2006 survey results assessing the bald eagle’s recovery show that sightings in South Carolina were up this year, 581, a slight increase from last year’s tally of 536.
The Department of the Interior’s Biological Resources Division coordinates the national Midwinter Eagle Survey, which is entering its 29th consecutive year. Each state organizes volunteers to conduct surveys and site-specific summaries of bald eagle observations. South Carolina’s survey efforts, coordinated by Tom Murphy and Charlotte Hope, biologists with the S.C. Department of Natural Resources (DNR), have been a product of many individuals, bird clubs, as well as state and federal agencies. The survey uses Standard Survey Routes to ensure greater consistency among eagle observations. The survey seeks to determine the winter distribution of bald eagles nationwide, as well as identify previously unknown areas of important wintering habitat.

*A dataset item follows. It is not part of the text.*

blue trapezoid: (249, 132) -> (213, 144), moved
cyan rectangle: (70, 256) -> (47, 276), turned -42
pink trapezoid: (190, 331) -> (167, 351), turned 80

The results from the 2006 survey included 483 adult bald eagles, 93 immature bald eagles and 4 golden eagles in South Carolina, covering over 2,000 miles in 27 different counties. The upcoming 2007 survey will take place January 3 -17, with target dates on January 12-13.
Previous years’ bald eagle observations in South Carolina:
The DNR participates in the Midwinter Eagle Survey for several reasons. The Wildlife and Freshwater Fisheries Division of DNR conducts aerial surveys of eagle nesting areas and standardized boat surveys of major rivers throughout the coastal plain during the survey period. The DNR monitors wintering eagles from northern populations and uses survey information to locate new breeding areas. The data obtained provide a more succinct state and national assessment. According to Murphy, the surveys have been an important tool in monitoring the recovery of eagles in South Carolina and they provide the only monitoring of juvenile bald eagles. They have also aided the DNR in locating new nesting territories, because eagles are nesting in South Carolina when the surveys take place in January.

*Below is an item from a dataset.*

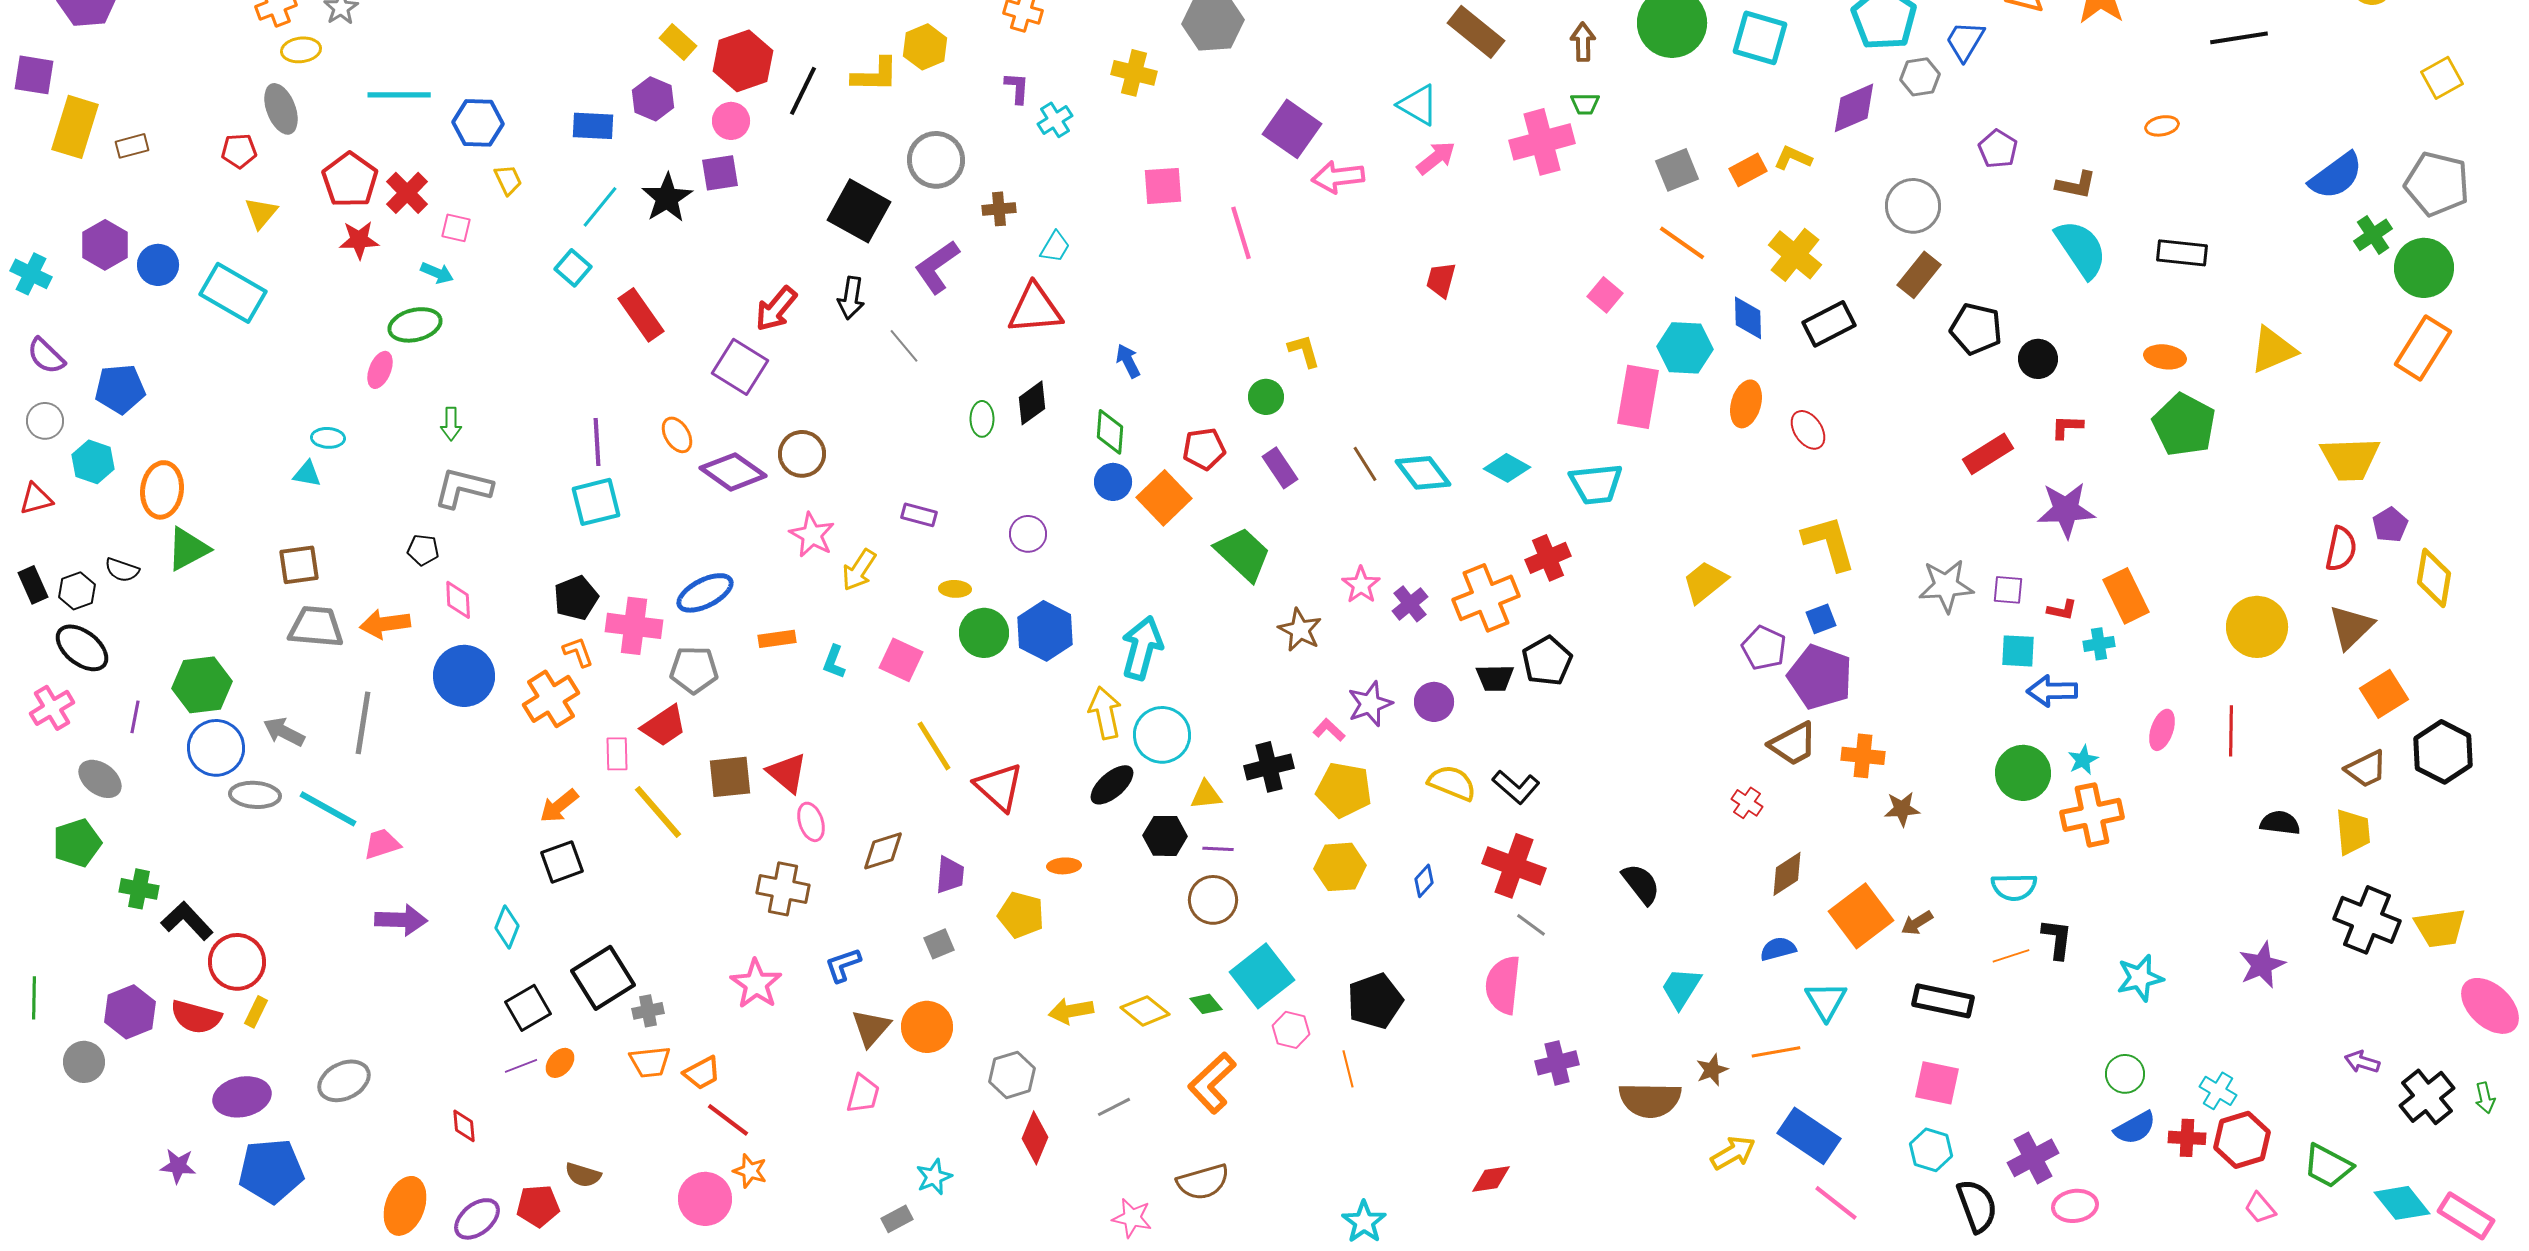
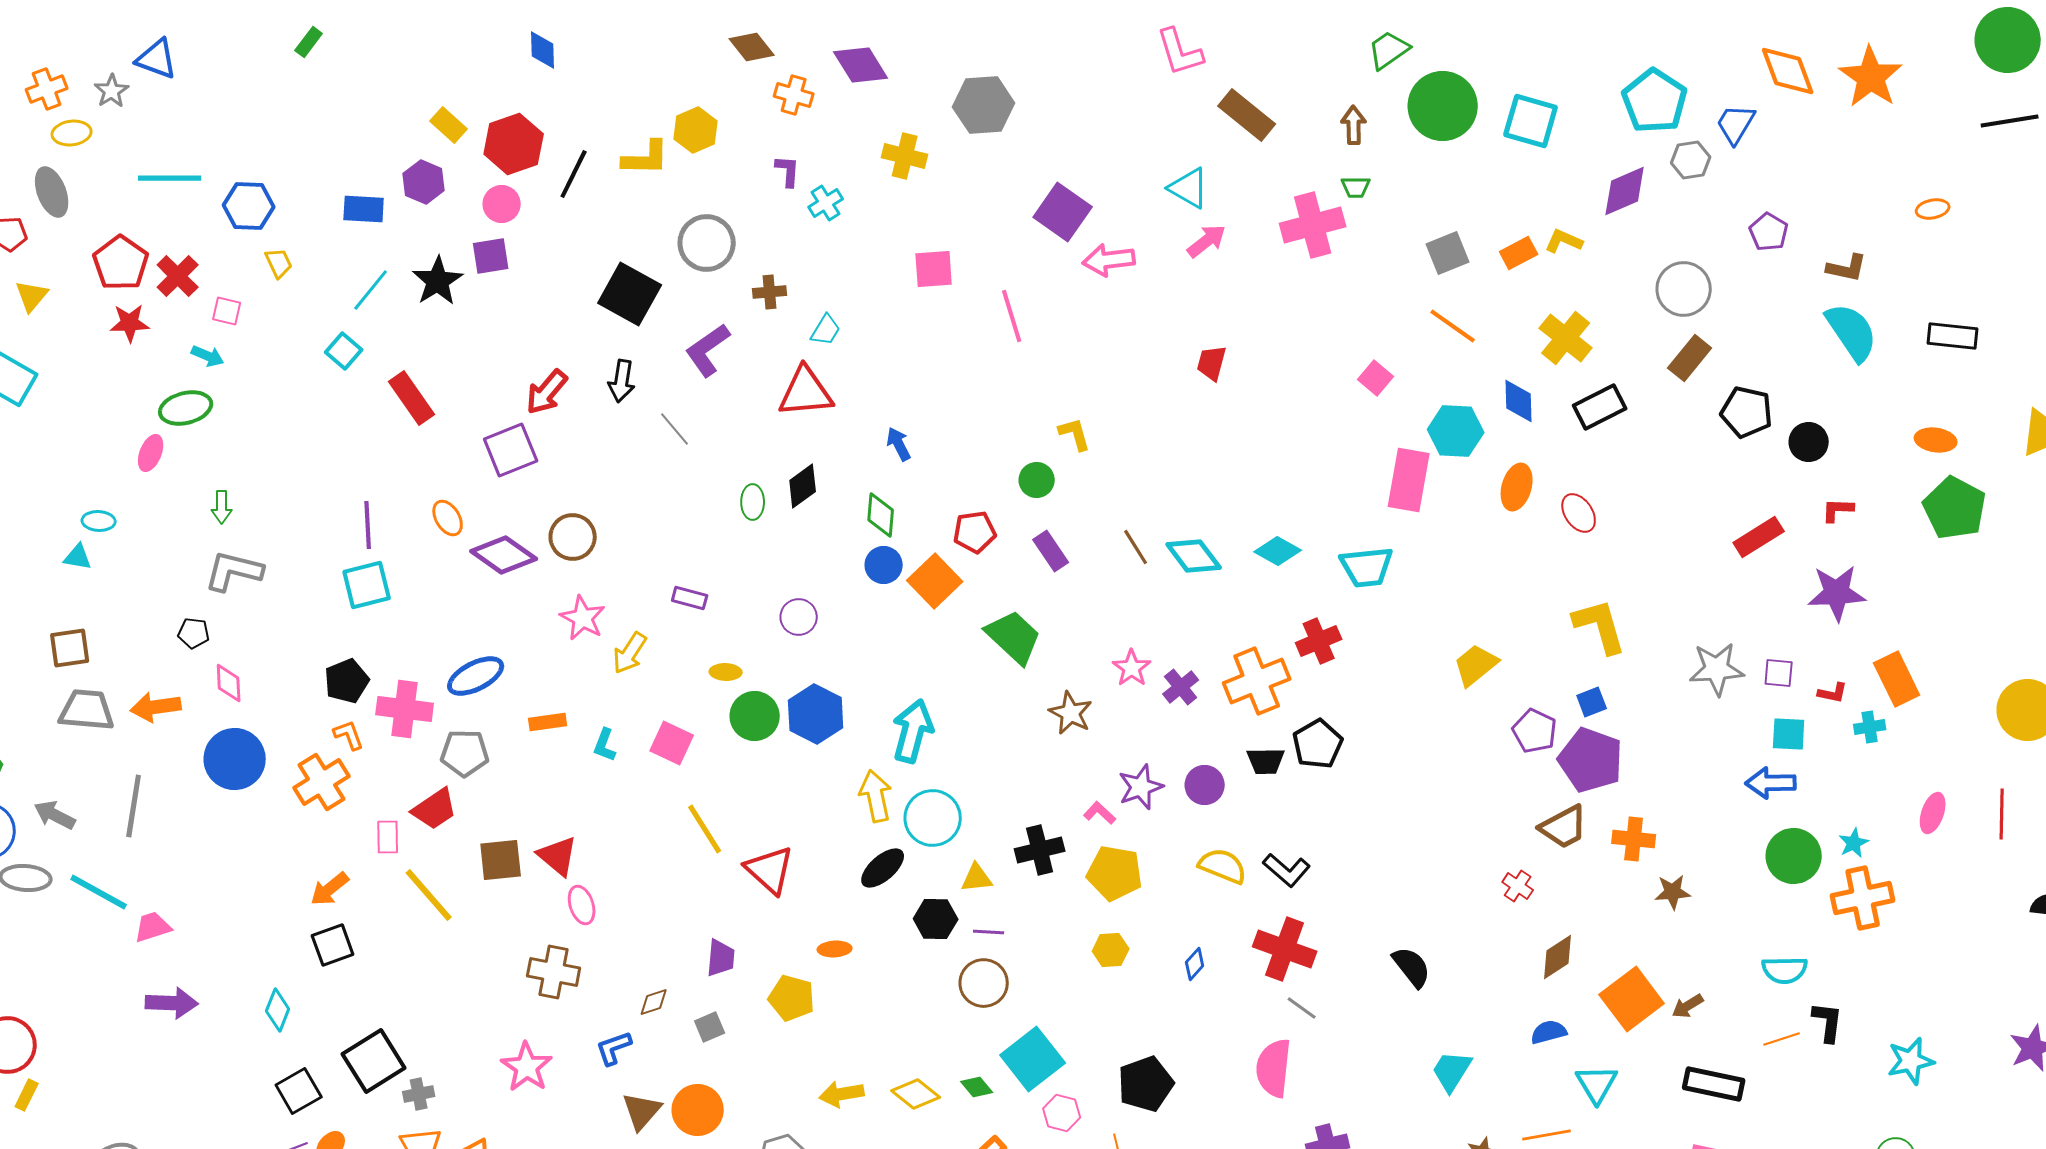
purple square: (740, 367) -> (511, 450), turned 36
blue arrow: (2052, 691) -> (1771, 783), moved
brown diamond: (883, 851) -> (654, 1002), moved, size x0.7
yellow hexagon: (1340, 867) -> (1111, 950), size x0.7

Of notable record, it’s also been observed through these surveying efforts that South Carolina’s nesting population has been increasing at a rate of over 5% a year.
According to Murphy, “Despite new emerging challenges associated with widespread rapid coastal development, the South Carolina bald eagle population continues to expand and is now a widespread and conspicuous component of the state’s avifauna.”